At the time the fort was constructed, the island was not connected to the mainland and thus it was a relatively secure location to house this structure which was designed in large measure as the treasury for all of the goods that were being collected along the African coast. It was, of course, also home to a prison, and a large number of troops were stationed there in an effort to secure the Portuguese hold on this part of the African continent. Today there is a bridge which connects the island to the mainland and a nearby airport.

The island is quite small being only 3 km in length and about 500 m in width. Since this was our first port in the country of Mozambique, our ship, of course, had to go through the lengthy clearance procedures with the usual large number of attendant officials. Once cleared, we were able to travel ashore by zodiac for our walking tour of the island. I had visited Mozambique on one prior occasion, having gone to the city of Maputo. At that time, I made a joke to the effect that the national flag of Mozambique was the plastic bag because that city was literally covered with them blowing in the wind and rolling across the ground. In truth, the flag of Mozambique is one of only two in the world that is decorated by an AK-47. The other country with a flag bearing a firearm is Guatamala.While Mozambique is a large country, it is one of the poorest in Africa. It borders South Africa to the south and Tanzania to the north. While initially the little island of Mozambique was home to the Portuguese governor, upon achieving independence, it also became the first capital of the country.
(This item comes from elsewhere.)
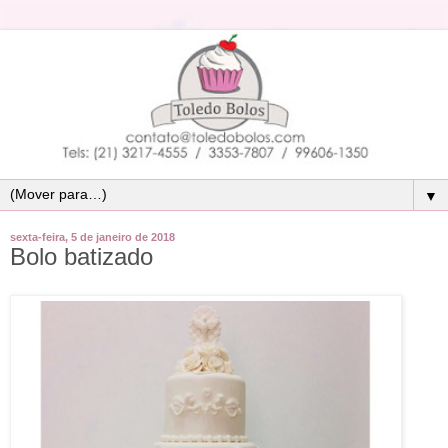
▼
sexta-feira, 5 de janeiro de 2018
Bolo batizado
The skies were crystal clear and the water extremely calm producing some spectacular vistas. Once ashore, we were greeted by local dancers with a singing of welcome to their island. We were divided into several groups, and our group first headed for the Fort. We were surrounded by large numbers of children most of whom were curious, but many of whom were begging for money. Our little entourage was largely protected from this onslaught by the tour staff and expedition team, not to mention the number of police who continually appeared out of nowhere. Indeed one of them was even carrying a submachine gun, and when I took his picture and he saw me, I really thought that he was going to come and grab my camera right out of my hand. Instead he walked by me with a nasty glare and a finger in my face, and I breathed a sigh of relief. Our walk to the Fort took roughly 45 minutes which sounds simple enough until you factor in the unbelievable intense heat. I am guessing that the heat index was easily over 100, and even though we moved from one shady spot to the next, pausing to rest until we cooled down, by the time we reached the Fort most of us were soaking wet. I elected to go in the Fort and walk around. I will admit that it was very interesting, but by the same token it had a large number of steps and steep ramps to negotiate which I found difficult as did many of our other guests.
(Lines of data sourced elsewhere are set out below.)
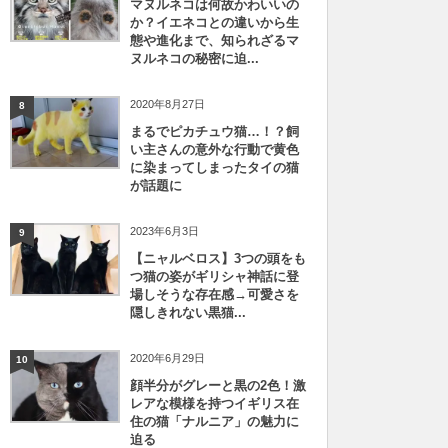
マヌルネコは何故かわいいの
か？イエネコとの違いから生
態や進化まで、知られざるマ
ヌルネコの秘密に迫...
2020年8月27日
8
まるでピカチュウ猫…！？飼
い主さんの意外な行動で黄色
に染まってしまったタイの猫
が話題に
2023年6月3日
9
【ニャルベロス】3つの頭をも
つ猫の姿がギリシャ神話に登
場しそうな存在感→可愛さを
隠しきれない黒猫...
2020年6月29日
10
顔半分がグレーと黒の2色！激
レアな模様を持つイギリス在
住の猫「ナルニア」の魅力に
迫る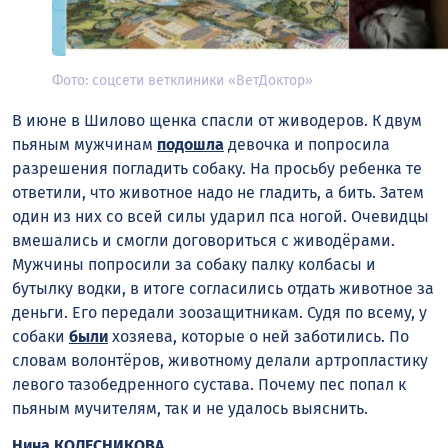
Фото: соцсети ветклиники «ВетДоктор»
В июне в Шилово щенка спасли от живодеров. К
двум
пьяным мужчинам
подошла
девочка и попросила
разрешения погладить собаку. На просьбу ребенка те
ответили, что животное надо не гладить, а бить. Затем
один из них со всей силы ударил пса ногой
. Очевидцы
вмешались и смогли договориться с живодёрами.
Мужчины попросили за собаку палку колбасы и
бутылку водки, в итоге согласились отдать животное за
деньги
. Его передали зоозащитникам. Судя по всему, у
собаки
были
хозяева, которые о ней заботились. По
словам волонтёров, животному делали артропластику
левого тазобедренного сустава. Почему пес попал к
пьяным мучителям, так и не удалось выяснить.
Нина КОЛЕСНИКОВА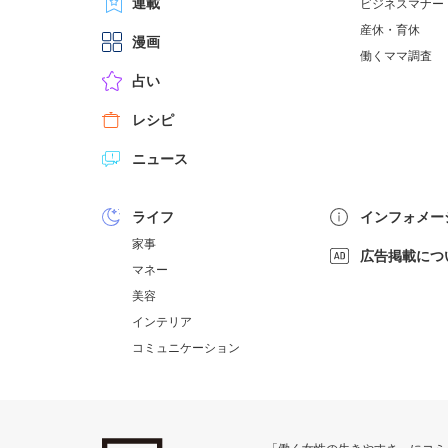
連載
ビジネスマナー
産休・育休
漫画
働くママ調査
占い
レシピ
ニュース
ライフ
インフォメー
家事
広告掲載につ
マネー
美容
インテリア
コミュニケーション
After visiting the Fort and seeing the Famed Chapel, we walked back to the center of town where we visited the residence of the former governor which is now a museum. Like most of the town, this structure was built from stone, and it was in such good shape that you could easily imagine the opulence of its era. Set high above the town, it had a good breeze through it which made it livable in spite of the extreme temperatures outside.
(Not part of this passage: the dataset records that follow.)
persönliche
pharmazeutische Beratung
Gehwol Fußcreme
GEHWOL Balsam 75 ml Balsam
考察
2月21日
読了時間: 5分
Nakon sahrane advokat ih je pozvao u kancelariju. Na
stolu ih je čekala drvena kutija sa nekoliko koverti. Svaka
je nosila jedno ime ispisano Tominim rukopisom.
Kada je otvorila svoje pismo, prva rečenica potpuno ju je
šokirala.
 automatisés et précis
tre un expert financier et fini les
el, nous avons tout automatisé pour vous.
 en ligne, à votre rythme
I must admit that while I did manage to do everything, I literally became sick from the heat and departed the tour a little early. Once back onboard all I could do was to drink water and take a cold shower.

Overnight our ship cruised north along the coast to reach Ibo Island. We were to have arrived early this morning, but during the evening the ship apparently encountered some mechanical difficulties requiring us to slow down. Our arrival was late, and as absolutely incredible as this may sound – even though we have been cleared into the country, we had to go through another clearance procedure to enter the city. This of course involved another large team to come aboard. Even though we are running a little late, they offered a beach for swimming for what was left of the morning, and this afternoon they are going to take us to shore for a 2 ½ hour walk basically to see a smaller and much less important Fort. Once again the heat outside is almost unbearable, and given that tomorrow is supposed to be one of the highlights of our trip – Lisa and I have decided to stay on board today in order that we can enjoy that adventure.

Where we are in the world, today is New Year’s Eve. So let me wish everyone our best wishes for the New Year, and I will be back to you in 2017.